L’envoi probable de la société de sécurité privée Wagner au Mali ? Le chef de la diplomatie russe a précisé que son pays n’a pas de rapport avec l’activité de ce type de structures.
« S’agissant de la nervosité dont font montre les Français et d’autres responsables occidentaux quant aux projets du gouvernement malien de louer les services d’une compagnie militaire privée de la Fédération russe, (…) cela est de la compétence exclusive du gouvernement légitime du Mali », a martelé Lavrov.
« Si ces contrats sont conclus avec les gouvernements légitimes d’Etats souverains, je ne comprends pas que cela soit perçu de manière négative », a-t-il déploré. Il ajoute que le Kremlin n’était en rien concerné par ces arrangements privés.
Le chef de la diplomatie russe a jugé « inadmissible » que la France cherche à « dicter sa conduite au Mali, avec qui elle peut communiquer ».
Chaque jour il y a des tentatives « de déstabiliser le pays parce que les Maliens ont décidé de prendre leur destin en main et de gérer leur pays selon leur propre vision ». « Je crois que certains partenaires n’ont pas encore réalisé que les choses ont changé », a-t-il déclaré, en citant des « entités et des pays qui prétendent défendre la démocratie » et qui tentent, selon lui, de « changer le régime au Mali par divers moyens ».
Le constat fait par Sergueï Lavrov et appuyé par Abdoulaye Diop : « il y a des tentatives de déstabilisation de l’Etat malien sous diverses formes ».
Pour sa part, Abdoulaye Diop dira : « D’abord on a voulu utiliser les organisations régionales, comme je l’ai indiqué en janvier dernier.
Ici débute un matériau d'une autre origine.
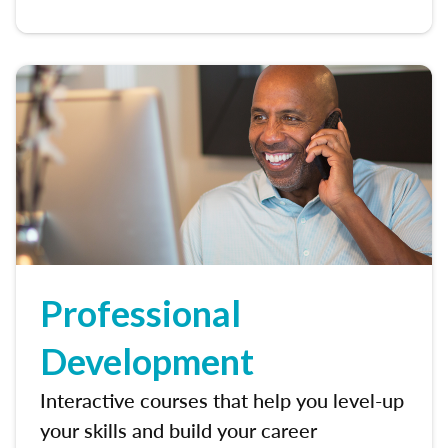
Professional
Development
Interactive courses that help you level-up
your skills and build your career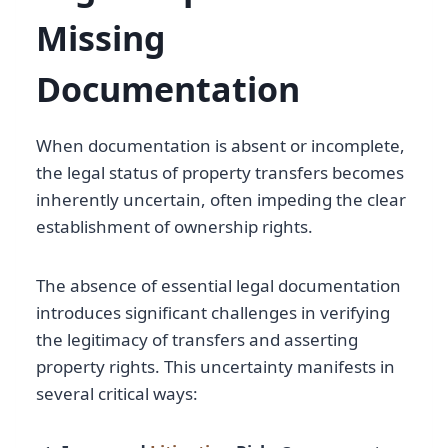
Missing
Documentation
When documentation is absent or incomplete,
the legal status of property transfers becomes
inherently uncertain, often impeding the clear
establishment of ownership rights.
The absence of essential legal documentation
introduces significant challenges in verifying
the legitimacy of transfers and asserting
property rights. This uncertainty manifests in
several critical ways: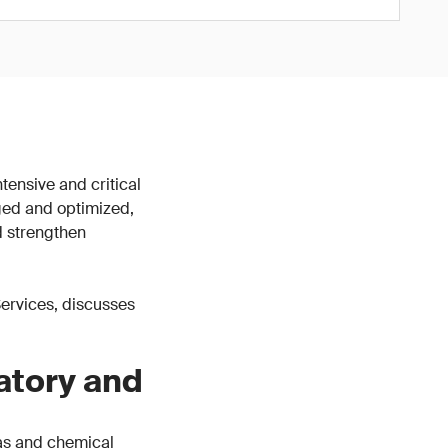
tensive and critical
ged and optimized,
d strengthen
 Services, discusses
atory and
gas and chemical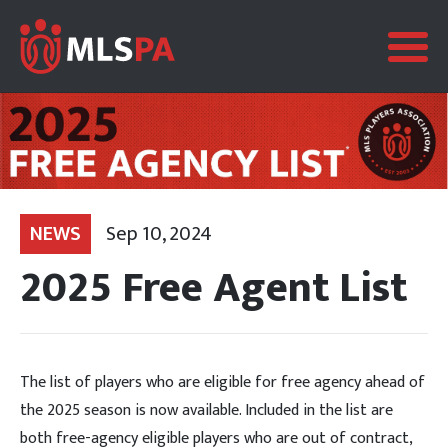
NEWS
Sep 10, 2024
2025 Free Agent List
The list of players who are eligible for free agency ahead of
the 2025 season is now available. Included in the list are
both free-agency eligible players who are out of contract,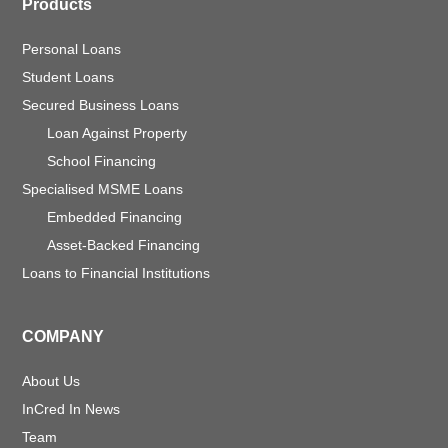
Products
Personal Loans
Student Loans
Secured Business Loans
Loan Against Property
School Financing
Specialised MSME Loans
Embedded Financing
Asset-Backed Financing
Loans to Financial Institutions
COMPANY
About Us
InCred In News
Team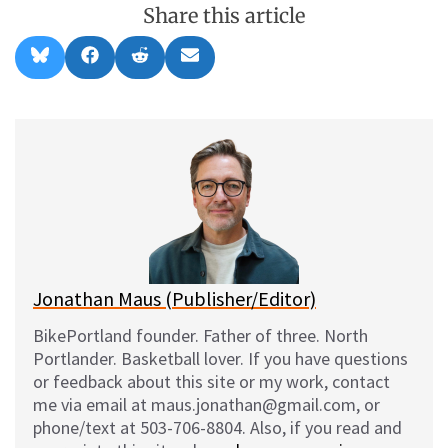
Share this article
Share
Share
Share
Share
B
F
R
E
on
on
on
on
l
a
e
m
u
c
d
a
e
e
d
i
s
b
i
l
k
o
t
y
o
k
Jonathan Maus (Publisher/Editor)
BikePortland founder. Father of three. North
Portlander. Basketball lover. If you have questions
or feedback about this site or my work, contact
me via email at maus.jonathan@gmail.com, or
phone/text at 503-706-8804. Also, if you read and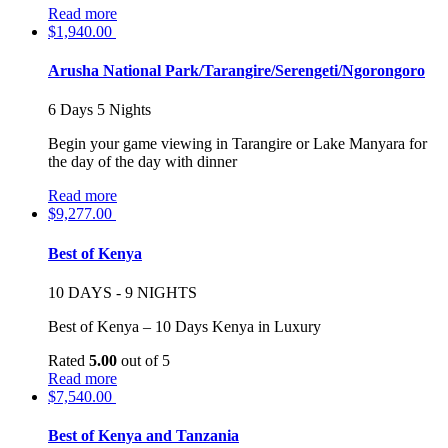
Read more
$
1,940.00
Arusha National Park/Tarangire/Serengeti/Ngorongoro
6 Days 5 Nights
Begin your game viewing in Tarangire or Lake Manyara for
the day of the day with dinner
Read more
$
9,277.00
Best of Kenya
10 DAYS - 9 NIGHTS
Best of Kenya – 10 Days Kenya in Luxury
Rated
5.00
out of 5
Read more
$
7,540.00
Best of Kenya and Tanzania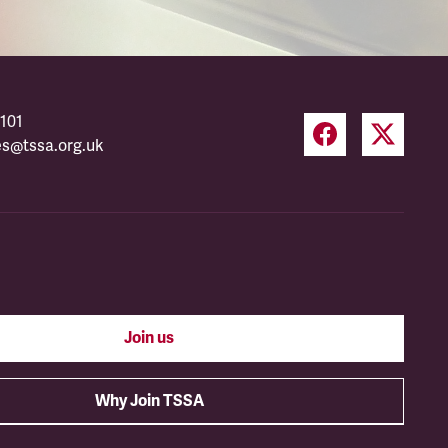
101
es@tssa.org.uk
Join us
Why Join TSSA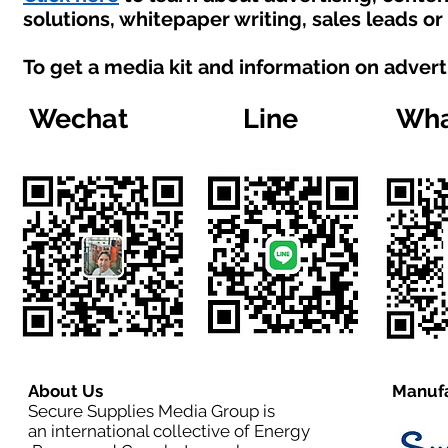
solutions, whitepaper writing, sales leads o
To get a media kit and information on advert
Wechat
Line
Wha
About Us
Manufa
Secure Supplies Media Group is
an international collective of Energy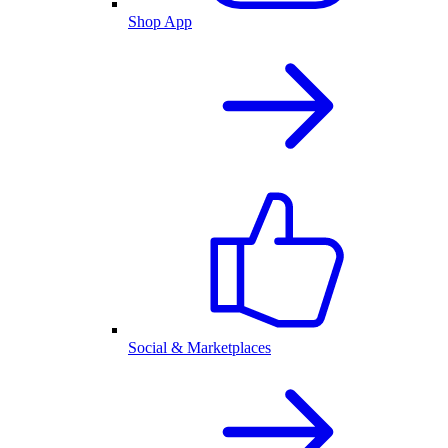
Shop App
Social & Marketplaces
Quand l’Etat malien a été sanctionné par un embargo économique et commercial, beaucoup ont à l’esprit de faire tomber le gouvernement, en comptant sur un soulèvement de la population. Cela ne s’est pas réalisé. Je crois qu’il y a eu plusieurs tentatives. On a même essayé d’inventer des charniers dans certaines localités du Mali, comme on a tenté de créer des difficultés avec certains voisins du Mali comme la Mauritanie pour l’amener à fermer ses frontières ».
Evoquant la tentative avortée de coup d’Etat, le chef de la diplomatie malienne a déclaré qu’elle a été téléguidée de l’extérieur. « L’enquête est en cours et les interrogatoires se poursuivent. Les premiers éléments confirment qu’une puissance étrangère a soutenu ce projet ». Par ailleurs, Abdoulaye Diop a levé tout équivoque quant à leur présence dans la capitale russe : « Nous sommes là, pour réaffirmer notre volonté de travailler avec la Russie, pour le renforcement de notre coopération, parce que le Mali n’a rien à cacher en venant à Moscou. Je crois que c’est une relation qu’on fait au grand jour. C’est une relation qui n’est dirigée contre personne mais qui est sensée prendre en charge les préoccupations des maliens pour assurer leur propre sécurité, défendre l’unité, l’intégrité territoriale et la souveraineté du Mali ».
Le ministre des Affaires étrangère a précisé qu’il s’agit aussi de renforcer la stabilité du Mali et trouver une relation gagnant-gagnant sur le plan économique et commercial : « Nous sommes là, aussi, pour pouvoir trouver les voies et moyens nécessaires de donner une impulsion à cette coopération sur les questions de défense et de sécurité parce qu’aujourd’hui le Mali est en train de se battre pour sa survie. Il y a des plans de partition du pays qui existaient depuis longtemps et nous souhaitons que le Mali soit mis à l’abri ».
Avant d’ajouter : « Ce que nous attendons de la Russie qui est un partenaire pragmatique, réaliste et qui a su faire preuve d’efficacité dans le cadre de la lutte contre le terrorisme dans d’autres théâtres d’opérations. Nous souhaitons pouvoir compter sur les appuis que nous avons demandés sur le plan des équipements militaires, de formation et de tous les moyens qui permettent à nos forces de défense et de sécurité d’être les premiers responsables de la sécurité du pays ».
Selon M. Diop, le Mali n’a signé aucun contrat avec une quelconque société russe. En outre, il a déclaré avec force que le Mali ne permettra à aucun Etat ni à aucune institution de lui dire avec qui il doit traiter.